◆ Task goal ◆
The entries below need to be written out exactly, with no pictures included.

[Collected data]
--------------------------------

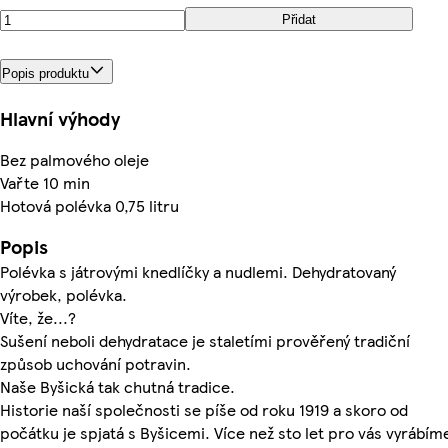
Přidat
Popis produktu
Hlavní výhody
Bez palmového oleje
Vařte 10 min
Hotová polévka 0,75 litru
Popis
Polévka s játrovými knedlíčky a nudlemi. Dehydratovaný
výrobek, polévka.
Víte, že...?
Sušení neboli dehydratace je staletími prověřený tradiční
způsob uchování potravin.
Naše Byšická tak chutná tradice.
Historie naší společnosti se píše od roku 1919 a skoro od
počátku je spjatá s Byšicemi. Více než sto let pro vás vyrábím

--------------------------------

◆ Expected output ◆
Přidat
Popis produktu
Hlavní výhody
Bez palmového oleje
Vařte 10 min
Hotová polévka 0,75 litru
Popis
Polévka s játrovými knedlíčky a nudlemi. Dehydratovaný
výrobek, polévka.
Víte, že...?
Sušení neboli dehydratace je staletími prověřený tradiční
způsob uchování potravin.
Naše Byšická tak chutná tradice.
Historie naší společnosti se píše od roku 1919 a skoro od
počátku je spjatá s Byšicemi. Více než sto let pro vás vyrábím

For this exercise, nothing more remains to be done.